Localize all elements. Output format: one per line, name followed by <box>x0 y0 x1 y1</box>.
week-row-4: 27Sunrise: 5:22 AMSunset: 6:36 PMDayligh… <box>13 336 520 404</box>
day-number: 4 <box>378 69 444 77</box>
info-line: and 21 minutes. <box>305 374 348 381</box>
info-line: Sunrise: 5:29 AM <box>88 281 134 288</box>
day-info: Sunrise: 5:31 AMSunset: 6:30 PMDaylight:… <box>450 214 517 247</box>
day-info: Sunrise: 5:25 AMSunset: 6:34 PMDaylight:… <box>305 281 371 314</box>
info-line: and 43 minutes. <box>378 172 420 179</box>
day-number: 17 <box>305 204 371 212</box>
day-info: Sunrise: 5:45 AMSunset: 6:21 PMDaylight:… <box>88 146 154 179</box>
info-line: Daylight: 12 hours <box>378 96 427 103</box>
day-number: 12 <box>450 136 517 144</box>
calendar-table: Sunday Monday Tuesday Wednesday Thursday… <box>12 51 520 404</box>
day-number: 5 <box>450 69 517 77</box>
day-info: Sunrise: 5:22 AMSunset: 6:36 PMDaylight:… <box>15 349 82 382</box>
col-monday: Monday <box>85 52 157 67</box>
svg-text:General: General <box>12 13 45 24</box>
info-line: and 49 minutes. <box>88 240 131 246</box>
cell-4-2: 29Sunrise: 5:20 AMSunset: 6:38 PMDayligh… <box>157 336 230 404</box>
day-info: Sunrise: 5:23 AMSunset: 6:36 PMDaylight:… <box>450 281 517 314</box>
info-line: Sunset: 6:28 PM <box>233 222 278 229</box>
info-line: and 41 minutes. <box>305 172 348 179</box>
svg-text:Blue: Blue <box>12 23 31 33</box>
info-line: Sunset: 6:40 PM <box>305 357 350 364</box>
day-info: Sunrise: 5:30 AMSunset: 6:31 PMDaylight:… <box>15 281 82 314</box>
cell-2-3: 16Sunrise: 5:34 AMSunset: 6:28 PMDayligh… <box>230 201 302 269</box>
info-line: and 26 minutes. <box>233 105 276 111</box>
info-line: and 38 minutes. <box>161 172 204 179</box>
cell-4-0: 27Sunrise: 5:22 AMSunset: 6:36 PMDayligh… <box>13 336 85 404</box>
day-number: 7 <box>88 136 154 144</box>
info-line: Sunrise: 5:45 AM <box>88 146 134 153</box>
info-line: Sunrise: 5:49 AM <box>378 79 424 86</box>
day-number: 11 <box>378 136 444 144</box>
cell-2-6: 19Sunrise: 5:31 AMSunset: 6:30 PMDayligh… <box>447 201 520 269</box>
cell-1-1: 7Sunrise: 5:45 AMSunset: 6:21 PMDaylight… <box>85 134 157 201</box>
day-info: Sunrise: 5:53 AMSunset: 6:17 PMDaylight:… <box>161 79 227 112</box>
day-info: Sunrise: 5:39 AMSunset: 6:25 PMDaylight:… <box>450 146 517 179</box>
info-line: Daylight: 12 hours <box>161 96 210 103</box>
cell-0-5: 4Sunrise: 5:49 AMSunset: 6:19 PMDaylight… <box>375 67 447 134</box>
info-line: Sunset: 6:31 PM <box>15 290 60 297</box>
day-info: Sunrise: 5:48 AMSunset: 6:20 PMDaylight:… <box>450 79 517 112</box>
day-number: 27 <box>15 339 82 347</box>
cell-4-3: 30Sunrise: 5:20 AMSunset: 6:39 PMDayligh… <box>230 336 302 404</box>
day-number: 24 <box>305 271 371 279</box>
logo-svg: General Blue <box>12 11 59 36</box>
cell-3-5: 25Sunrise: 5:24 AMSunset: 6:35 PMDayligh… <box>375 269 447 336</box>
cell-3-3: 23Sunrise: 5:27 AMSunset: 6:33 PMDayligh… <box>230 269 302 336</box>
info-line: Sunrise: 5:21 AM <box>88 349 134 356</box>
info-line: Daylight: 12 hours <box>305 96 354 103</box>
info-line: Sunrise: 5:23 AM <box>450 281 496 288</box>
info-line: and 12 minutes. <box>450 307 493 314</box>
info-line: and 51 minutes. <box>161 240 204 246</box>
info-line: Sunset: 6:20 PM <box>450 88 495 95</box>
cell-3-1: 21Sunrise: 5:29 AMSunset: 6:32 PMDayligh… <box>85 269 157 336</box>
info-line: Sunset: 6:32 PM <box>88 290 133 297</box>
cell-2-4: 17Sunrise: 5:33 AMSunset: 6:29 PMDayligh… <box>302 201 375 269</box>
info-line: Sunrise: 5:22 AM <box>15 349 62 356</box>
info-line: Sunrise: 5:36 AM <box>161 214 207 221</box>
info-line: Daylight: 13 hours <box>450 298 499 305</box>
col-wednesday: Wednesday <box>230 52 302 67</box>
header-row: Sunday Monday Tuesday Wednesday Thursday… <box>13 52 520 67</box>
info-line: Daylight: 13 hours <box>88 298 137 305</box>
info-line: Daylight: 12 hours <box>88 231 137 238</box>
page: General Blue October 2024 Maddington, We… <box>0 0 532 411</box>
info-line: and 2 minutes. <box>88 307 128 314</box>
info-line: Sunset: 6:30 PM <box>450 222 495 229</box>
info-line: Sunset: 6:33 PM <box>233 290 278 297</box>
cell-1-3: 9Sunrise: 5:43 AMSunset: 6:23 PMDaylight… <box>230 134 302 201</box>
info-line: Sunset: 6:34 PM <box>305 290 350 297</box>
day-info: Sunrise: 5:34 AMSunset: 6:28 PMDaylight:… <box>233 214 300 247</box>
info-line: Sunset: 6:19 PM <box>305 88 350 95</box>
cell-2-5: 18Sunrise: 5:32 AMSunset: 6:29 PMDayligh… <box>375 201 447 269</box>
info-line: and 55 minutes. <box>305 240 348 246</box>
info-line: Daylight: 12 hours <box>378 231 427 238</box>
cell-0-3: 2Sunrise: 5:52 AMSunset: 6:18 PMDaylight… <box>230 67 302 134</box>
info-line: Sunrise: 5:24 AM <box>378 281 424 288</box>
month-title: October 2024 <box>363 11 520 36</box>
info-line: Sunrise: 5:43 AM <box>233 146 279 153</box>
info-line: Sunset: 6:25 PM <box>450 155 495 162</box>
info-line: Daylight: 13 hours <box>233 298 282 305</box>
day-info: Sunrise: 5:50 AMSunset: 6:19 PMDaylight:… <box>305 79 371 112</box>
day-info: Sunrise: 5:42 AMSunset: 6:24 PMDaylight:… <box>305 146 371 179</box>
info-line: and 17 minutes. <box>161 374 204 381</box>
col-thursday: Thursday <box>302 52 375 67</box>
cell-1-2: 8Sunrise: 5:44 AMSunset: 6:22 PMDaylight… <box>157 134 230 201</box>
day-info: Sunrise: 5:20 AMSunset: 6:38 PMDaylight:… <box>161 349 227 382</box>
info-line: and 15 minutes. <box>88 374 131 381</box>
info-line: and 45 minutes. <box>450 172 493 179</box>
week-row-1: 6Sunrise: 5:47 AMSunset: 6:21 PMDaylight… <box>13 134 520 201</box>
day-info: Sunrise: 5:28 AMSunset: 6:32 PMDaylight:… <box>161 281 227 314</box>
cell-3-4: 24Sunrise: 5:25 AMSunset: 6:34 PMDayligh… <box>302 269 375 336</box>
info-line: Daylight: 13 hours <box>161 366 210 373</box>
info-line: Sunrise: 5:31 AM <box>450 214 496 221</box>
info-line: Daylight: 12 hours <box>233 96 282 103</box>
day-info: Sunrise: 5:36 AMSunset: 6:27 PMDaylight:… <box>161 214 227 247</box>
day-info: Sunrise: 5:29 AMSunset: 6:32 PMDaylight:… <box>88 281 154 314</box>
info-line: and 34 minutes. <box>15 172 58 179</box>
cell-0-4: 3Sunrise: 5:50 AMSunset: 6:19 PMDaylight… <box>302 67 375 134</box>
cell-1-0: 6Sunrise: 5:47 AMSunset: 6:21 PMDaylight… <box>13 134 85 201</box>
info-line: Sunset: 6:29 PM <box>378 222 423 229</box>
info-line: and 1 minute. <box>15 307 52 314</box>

= = = = = = =

● EXERCISE DIRECTIONS
When a line holds the string "Blue", pull it out of the listing.

● REPLY TO THE EXERCISE
svg-text:Blue: Blue <box>12 23 31 33</box>
logo-svg: General Blue <box>12 11 59 36</box>
page: General Blue October 2024 Maddington, We… <box>0 0 532 411</box>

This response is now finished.